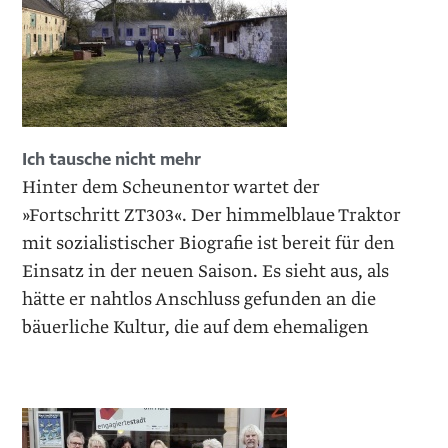
Ich tausche nicht mehr
Hinter dem Scheunentor wartet der
»Fortschritt ZT303«. Der himmelblaue Traktor
mit sozialistischer Biografie ist bereit für den
Einsatz in der neuen Saison. Es sieht aus, als
hätte er nahtlos Anschluss gefunden an die
bäuerliche Kultur, die auf dem ehemaligen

━━━━━━━━━━

- Task instructions: Copy every record exactly as it appears, apart from any pictures.

- Task answer:
Ich tausche nicht mehr
Hinter dem Scheunentor wartet der
»Fortschritt ZT303«. Der himmelblaue Traktor
mit sozialistischer Biografie ist bereit für den
Einsatz in der neuen Saison. Es sieht aus, als
hätte er nahtlos Anschluss gefunden an die
bäuerliche Kultur, die auf dem ehemaligen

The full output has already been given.